LCDs have a variety of advantages, such as thin device body, low power consumption, and being free of radiation, and are thus widely used. Most of the LCDs that are currently available in the market are backlighting LCDs, which comprise a liquid crystal panel and a backlight module. The operation principle of the liquid crystal panel is that liquid crystal molecules are interposed between two parallel glass substrates and a drive voltage is applied to the two glass substrates to control the liquid crystal molecules to change direction in order to refract out light emitting from the backlight module for generating images. Since the liquid crystal panel itself does not emit light, light must be provided by the backlight module in order to normally display images. Thus, the backlight module is one of the key components of an LCD. The backlight module can be classified in two types, namely side-edge backlight module and direct backlight module, according to the location where light gets incident. The direct backlight module comprises a light source, such as a cold cathode fluorescent lamp (CCFL) or a light-emitting diode (LED), which is arranged at the back side of the liquid crystal panel to form a planar light source that directly provides lighting to the liquid crystal panel. The side-edge backlight module comprises a backlighting source of an LED light bar arranged at an edge of a backplane that is located rearward of one side of the liquid crystal panel. The LED light bar emits light that enters a light guide plate (LGP) through a light incident face of the light guide plate and is projected out through a light emergence face of the light guide plate, after being reflected and diffused, to thereby pass through an optic film assembly to form a planar light source for the liquid crystal display panel.

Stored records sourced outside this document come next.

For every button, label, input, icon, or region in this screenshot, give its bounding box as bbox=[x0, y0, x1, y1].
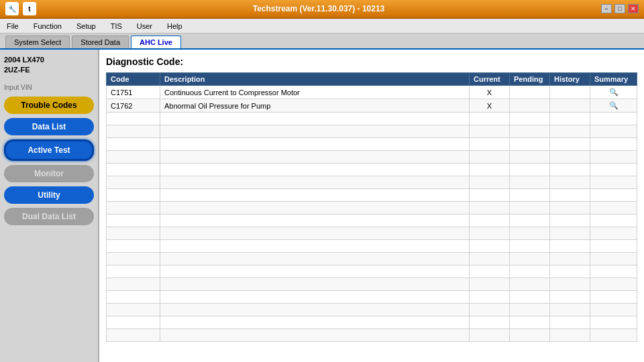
empty-row bbox=[107, 291, 637, 304]
diag-title: Diagnostic Code: bbox=[106, 56, 637, 67]
empty-row bbox=[107, 113, 637, 125]
cell-pending bbox=[510, 99, 550, 113]
cell-current: X bbox=[470, 99, 510, 113]
cell-history bbox=[550, 86, 590, 99]
tab-stored-data[interactable]: Stored Data bbox=[72, 36, 129, 48]
empty-row bbox=[107, 240, 637, 253]
cell-description: Abnormal Oil Pressure for Pump bbox=[160, 99, 470, 113]
nav-tabs: System Select Stored Data AHC Live bbox=[0, 34, 644, 50]
cell-current: X bbox=[470, 86, 510, 99]
empty-row bbox=[107, 329, 637, 342]
utility-button[interactable]: Utility bbox=[4, 186, 94, 204]
table-row: C1751Continuous Current to Compressor Mo… bbox=[107, 86, 637, 99]
header-summary: Summary bbox=[590, 73, 637, 86]
empty-row bbox=[107, 278, 637, 291]
monitor-button[interactable]: Monitor bbox=[4, 165, 94, 182]
dual-data-list-button[interactable]: Dual Data List bbox=[4, 208, 94, 225]
header-code: Code bbox=[107, 73, 160, 86]
empty-row bbox=[107, 151, 637, 164]
header-pending: Pending bbox=[510, 73, 550, 86]
empty-row bbox=[107, 304, 637, 316]
vehicle-engine: 2UZ-FE bbox=[4, 66, 30, 74]
app-icon-2: t bbox=[23, 2, 36, 15]
app-icons: 🔧 t bbox=[5, 2, 36, 15]
header-current: Current bbox=[470, 73, 510, 86]
empty-row bbox=[107, 202, 637, 215]
cell-pending bbox=[510, 86, 550, 99]
data-list-button[interactable]: Data List bbox=[4, 118, 94, 135]
window-controls: − □ ✕ bbox=[601, 4, 639, 13]
maximize-button[interactable]: □ bbox=[614, 4, 625, 13]
cell-code: C1762 bbox=[107, 99, 160, 113]
title-bar: 🔧 t Techstream (Ver.11.30.037) - 10213 −… bbox=[0, 0, 644, 19]
empty-row bbox=[107, 215, 637, 227]
empty-row bbox=[107, 164, 637, 176]
menu-bar: File Function Setup TIS User Help bbox=[0, 19, 644, 34]
empty-row bbox=[107, 138, 637, 151]
menu-setup[interactable]: Setup bbox=[74, 21, 99, 32]
cell-summary[interactable]: 🔍 bbox=[590, 86, 637, 99]
empty-row bbox=[107, 227, 637, 240]
empty-row bbox=[107, 265, 637, 278]
header-description: Description bbox=[160, 73, 470, 86]
main-area: 2004 LX470 2UZ-FE Input VIN Trouble Code… bbox=[0, 50, 644, 362]
table-header-row: Code Description Current Pending History… bbox=[107, 73, 637, 86]
search-icon: 🔍 bbox=[609, 101, 619, 109]
cell-code: C1751 bbox=[107, 86, 160, 99]
cell-history bbox=[550, 99, 590, 113]
vehicle-model: 2004 LX470 bbox=[4, 56, 44, 64]
empty-row bbox=[107, 176, 637, 189]
menu-function[interactable]: Function bbox=[31, 21, 64, 32]
vehicle-info: 2004 LX470 2UZ-FE bbox=[4, 55, 94, 76]
input-vin-label: Input VIN bbox=[4, 84, 94, 91]
diagnostic-table: Code Description Current Pending History… bbox=[106, 72, 637, 342]
menu-help[interactable]: Help bbox=[164, 21, 185, 32]
search-icon: 🔍 bbox=[609, 88, 619, 96]
tab-system-select[interactable]: System Select bbox=[5, 36, 70, 48]
active-test-button[interactable]: Active Test bbox=[4, 139, 94, 161]
trouble-codes-button[interactable]: Trouble Codes bbox=[4, 97, 94, 114]
cell-summary[interactable]: 🔍 bbox=[590, 99, 637, 113]
sidebar: 2004 LX470 2UZ-FE Input VIN Trouble Code… bbox=[0, 50, 99, 362]
header-history: History bbox=[550, 73, 590, 86]
empty-row bbox=[107, 253, 637, 265]
cell-description: Continuous Current to Compressor Motor bbox=[160, 86, 470, 99]
content-area: Diagnostic Code: Code Description Curren… bbox=[99, 50, 644, 362]
empty-row bbox=[107, 316, 637, 329]
app-icon-1: 🔧 bbox=[5, 2, 19, 15]
menu-tis[interactable]: TIS bbox=[108, 21, 125, 32]
menu-user[interactable]: User bbox=[134, 21, 155, 32]
tab-ahc-live[interactable]: AHC Live bbox=[131, 36, 181, 48]
minimize-button[interactable]: − bbox=[601, 4, 612, 13]
title-text: Techstream (Ver.11.30.037) - 10213 bbox=[36, 4, 601, 13]
table-row: C1762Abnormal Oil Pressure for PumpX🔍 bbox=[107, 99, 637, 113]
close-button[interactable]: ✕ bbox=[628, 4, 639, 13]
empty-row bbox=[107, 189, 637, 202]
menu-file[interactable]: File bbox=[4, 21, 21, 32]
empty-row bbox=[107, 125, 637, 138]
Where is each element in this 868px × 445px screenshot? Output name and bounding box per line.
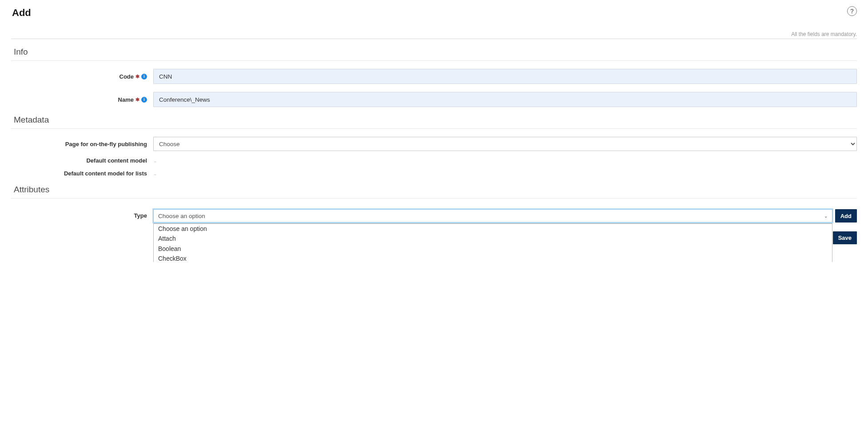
header-divider [11,39,857,39]
required-star-icon: ✱ [135,97,139,103]
section-title-attributes: Attributes [11,181,857,199]
default-content-model-lists-label: Default content model for lists [11,170,153,177]
required-star-icon: ✱ [135,74,139,79]
code-label-text: Code [119,73,134,80]
type-select-value: Choose an option [158,213,205,219]
section-attributes: Attributes Type Choose an option ⌄ Choos… [11,181,857,244]
name-label-text: Name [118,96,134,103]
name-label: Name ✱ i [11,96,153,103]
save-button[interactable]: Save [833,231,857,244]
section-info: Info Code ✱ i Name ✱ i [11,44,857,107]
mandatory-note: All the fields are mandatory. [11,31,857,37]
type-dropdown-list[interactable]: Choose an optionAttachBooleanCheckBoxCom… [153,223,832,262]
type-option[interactable]: Boolean [154,244,832,254]
code-label: Code ✱ i [11,73,153,80]
type-label: Type [11,209,153,219]
code-input[interactable] [153,69,857,84]
type-select[interactable]: Choose an option ⌄ [153,209,832,222]
default-content-model-label-text: Default content model [86,157,147,164]
type-option[interactable]: Attach [154,234,832,244]
publishing-page-label-text: Page for on-the-fly publishing [65,141,147,147]
default-content-model-lists-value [153,170,155,177]
chevron-down-icon: ⌄ [824,214,828,219]
publishing-page-label: Page for on-the-fly publishing [11,141,153,147]
default-content-model-label: Default content model [11,157,153,164]
section-metadata: Metadata Page for on-the-fly publishing … [11,111,857,177]
add-attribute-button[interactable]: Add [835,209,857,222]
info-icon[interactable]: i [141,74,147,79]
default-content-model-value [153,157,155,164]
help-icon[interactable]: ? [847,6,857,16]
section-title-metadata: Metadata [11,111,857,129]
type-option[interactable]: CheckBox [154,254,832,262]
section-title-info: Info [11,44,857,61]
default-content-model-lists-label-text: Default content model for lists [64,170,147,177]
publishing-page-select[interactable]: Choose [153,137,857,151]
name-input[interactable] [153,92,857,107]
type-option[interactable]: Choose an option [154,224,832,234]
page-title: Add [11,4,31,21]
info-icon[interactable]: i [141,97,147,103]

The backlight module comprises a backlight drive circuit that drives an LED light string to emit light so as to provide the backlighting. A conventional backlight drive circuit comprises an LED constant-current driving chip. The LED constant-current driving chip comprises an output over-voltage protection function, whereby when open-circuit of the LED string happens in the circuit, the LED constant-current driving chip detects zero voltage at a negative terminal of the LED light string and the LED constant-current driving chip determines that this is caused by insufficiency of output voltage and will increase the duty ratio of drive signal supplied to MOS transistors. The greater the duty ratio is, the greater the output voltage of the backlight drive circuit will be. Consequently, the output voltage rises. Since the LED light string is open-circuited, the LED constant-current driving chip detects no voltage at the negative terminal of the LED light string and will control the output voltage to unlimitedly rise. If no output over-voltage protection function is provided, the output voltage will get up continuously and will then exceed the durable voltage of the components in a back-side circuit. The components will be break through and even a fire will be caused, resulting in risk of operation safety.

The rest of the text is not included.